Daha evvel de bulunan birçok paranın Osmangazi periyoduna ilişkin olduğu öne sürüldüğünü, ancak ilgi görmediğini tabir eden Biçer, Katar’daki bu paranın başka sikkelere benzerliği ile üzerinde durulması gerektiğini belirtti.
Biçer, “1980’li yıllarda İstanbul’da Osmangazi’ye ilişkin olduğu argüman edilen bir para bulunmuştu. Ancak bu para tek olması, bir aslının daha olmaması ve Avrupalı bir nümismatik tarafından düzmece olarak tabir edilmesinin gerisinden maalesef tarih etraflarından kâfi ilgiyi görmemişti. Tekrar 1990’lı yıllarda Osmangazi’ye ilişkin bir para piyasaya sürüldü. Bu paranın gerçeği bir koleksiyoncudaydı. Koleksiyoncu parayı ortaya çıkartmadı. Yalnızca çizim ve fotoğraflarla incelendi ve bu para da kâfi ilgiyi görmedi.
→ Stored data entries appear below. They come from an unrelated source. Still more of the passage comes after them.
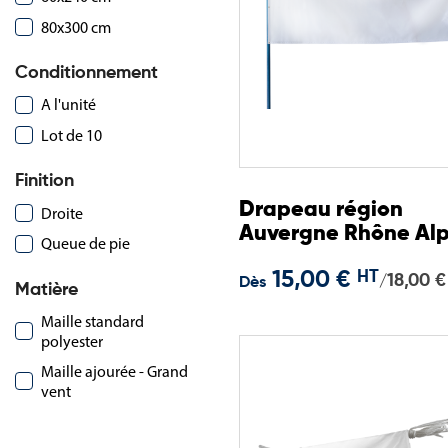
80x300 cm
Conditionnement
A l'unité
Lot de 10
Finition
Drapeau région
Droite
Auvergne Rhône Al
Queue de pie
15,00 €
HT
18,00 €
/
Dès
Matière
Maille standard
polyester
Maille ajourée - Grand
vent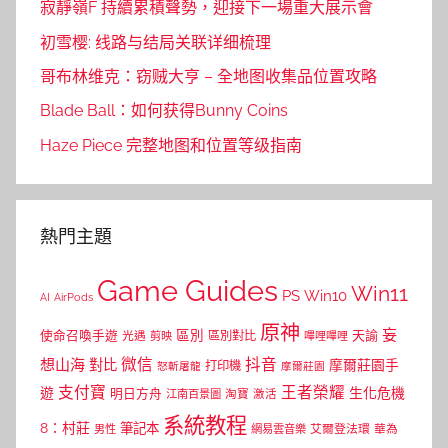
寂靜嶺F 持續累積聲勢，迎接下一場重大展示會
初雪樱: 线路与结局关联详细梳理
哥布林维克：窃贼大亨 – 全地图收集品位置攻略
Blade Ball：如何获得Bunny Coins
Haze Piece 完整地图和位置等级指南
熱門主題
Game Guides
Win11
PS
Win10
AI
AirPods
原神
妄
區別
使命召喚手遊
區別對比
天諭
光遇
剪映
嗶哩嗶哩
微信
抖音
想山海
對比
摩爾莊園手
打印機
怒斬屠龍
摩爾莊園
支付寶
王者榮耀
遊
生化危機
明日方舟
江南百景圖
淘寶
激活
系統教程
8：村莊
筆記本
網易雲音樂
艾爾登法環
華為
男性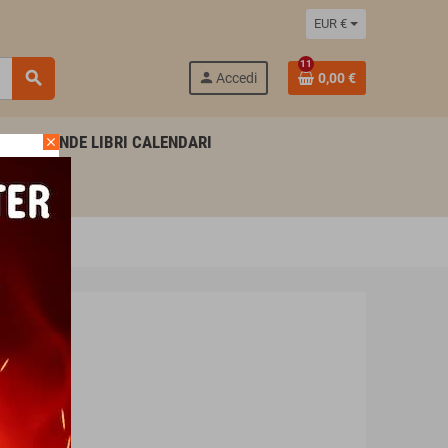
EUR €
11
search
person
Accedi
0,00 €
AGENDE LIBRI CALENDARI
close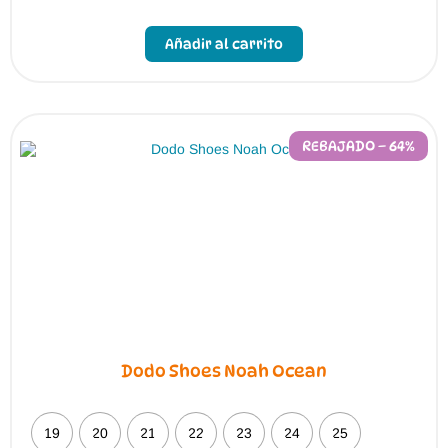
Este
producto
Añadir al carrito
tiene
múltiples
variantes.
Las
opciones
se
pueden
REBAJADO – 64%
elegir
en
la
página
de
producto
Dodo Shoes Noah Ocean
19
20
21
22
23
24
25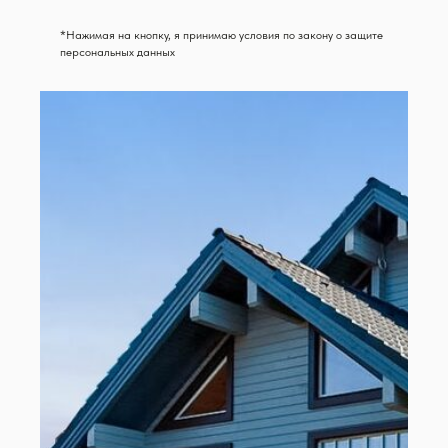
*Нажимая на кнопку, я принимаю условия по закону о защите
персональных данных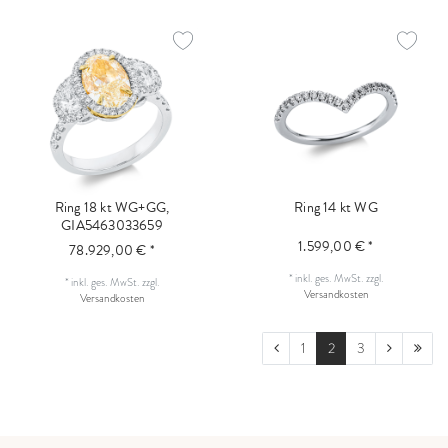
Ring 18 kt WG+GG,
Ring 14 kt WG
GIA5463033659
1.599,00 € *
78.929,00 € *
*
inkl. ges. MwSt.
zzgl.
*
inkl. ges. MwSt.
zzgl.
Versandkosten
Versandkosten
1
2
3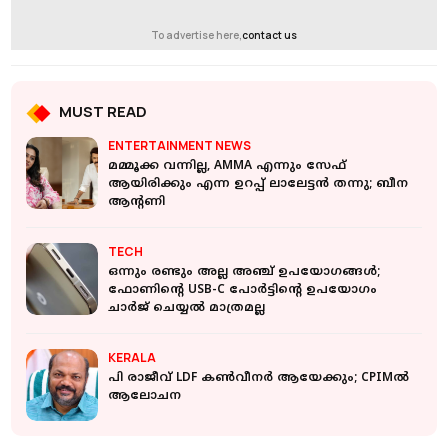
To advertise here,
contact us
MUST READ
ENTERTAINMENT NEWS
മമ്മൂക്ക വന്നില്ല, AMMA എന്നും സേഫ്
ആയിരിക്കും എന്ന ഉറപ്പ് ലാലേട്ടൻ തന്നു; ബീന
ആന്റണി
TECH
ഒന്നും രണ്ടും അല്ല അഞ്ച് ഉപയോഗങ്ങള്‍;
ഫോണിന്റെ USB-C പോര്‍ട്ടിന്റെ ഉപയോഗം
ചാര്‍ജ് ചെയ്യല്‍ മാത്രമല്ല
KERALA
പി രാജീവ് LDF കണ്‍വീനര്‍ ആയേക്കും; CPIMല്‍
ആലോചന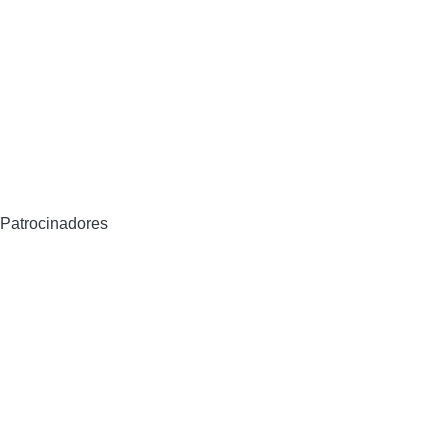
Patrocinadores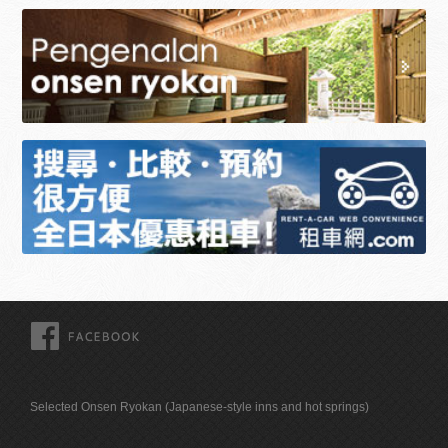
FACEBOOK
Selected Onsen Ryokan (Japanese-style inns and hot springs)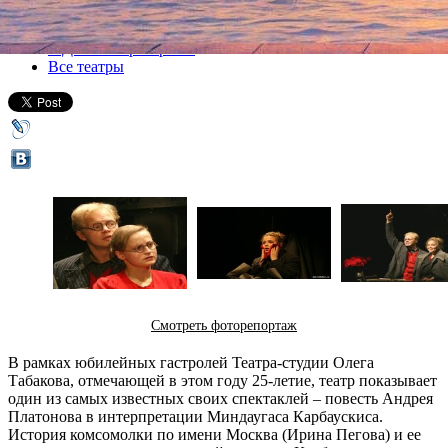
Все спектакли
МДТ – Театр Европы
Все театры
Смотреть фоторепортаж
В рамках юбилейных гастролей Театра-студии Олега
Табакова, отмечающей в этом году 25-летие, театр показывает
один из самых известных своих спектаклей – повесть Андрея
Платонова в интерпретации Миндаугаса Карбаускиса.
История комсомолки по имени Москва (Ирина Пегова) и ее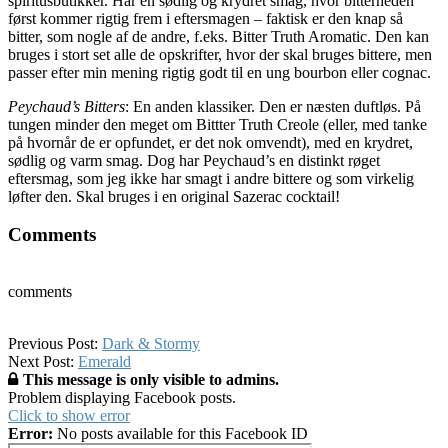
spiritusbutikker. Har en sødlig og krydret smag, hvor bitterheden
først kommer rigtig frem i eftersmagen – faktisk er den knap så
bitter, som nogle af de andre, f.eks. Bitter Truth Aromatic. Den kan
bruges i stort set alle de opskrifter, hvor der skal bruges bittere, men
passer efter min mening rigtig godt til en ung bourbon eller cognac.
Peychaud’s Bitters
: En anden klassiker. Den er næsten duftløs. På
tungen minder den meget om Bittter Truth Creole (eller, med tanke
på hvornår de er opfundet, er det nok omvendt), med en krydret,
sødlig og varm smag. Dog har Peychaud’s en distinkt røget
eftersmag, som jeg ikke har smagt i andre bittere og som virkelig
løfter den. Skal bruges i en original Sazerac cocktail!
Comments
comments
2016-
Previous Post:
Dark & Stormy
03-
Next Post:
Emerald
09
This message is only visible to admins.
Problem displaying Facebook posts.
Click to show error
Error:
No posts available for this Facebook ID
Lakin Doha’da bulunan bu para hem öbür sikkelerle benzerliği hem de tarihi açıdan birtakım şeyleri ortaya atmasından ötürü şu anda Osmanlı tarihinde bilhassa Osmanlı Kuruluş Devri’ni aydınlatıyor” dedi.
İSTANBUL’DAKİ BİR KUYUMCUNUN KOLEKSİYONUNDAYMIŞ
Sikkenin İstanbul’dan Katar’a seyahatini anlatan Biçer, “İstanbul’da aslen kuyumculuk işi ile uğraşan Şerafettin Erel’in koleksiyonunda bulunmaktaydı. Bu sikke Şerafettin Erel’in elinde bulunan Selçuklu, Osmanlı devirlerine ilişkin 400 tane sikke ile birlikte 90’lı yılların başında İsviçreli bir koleksiyoncuya satılır ve bu koleksiyoncu uzun yıllar boyunca bunu dolaplarında saklayıp rastgele bir tarihi ve bilimsel bir araştırmaya sokmaksızın, daha sonra Katar’lı bir pıra satar. Katarlı pir bu sikkeyi Doha’da bulunan İslam Yapıtları Müzesi’ne verdikten sonra sikke üzerinde bilimsel bir çalışma yapılır. Bu çalışmaların akabinde sikkenin Osmangazi’ye ilişkin olduğu ve bugün Osmanlı devrine ilişkin olduğu bilinen en eski sikkelerden biri olduğu ortaya çıkar” diye konuştu.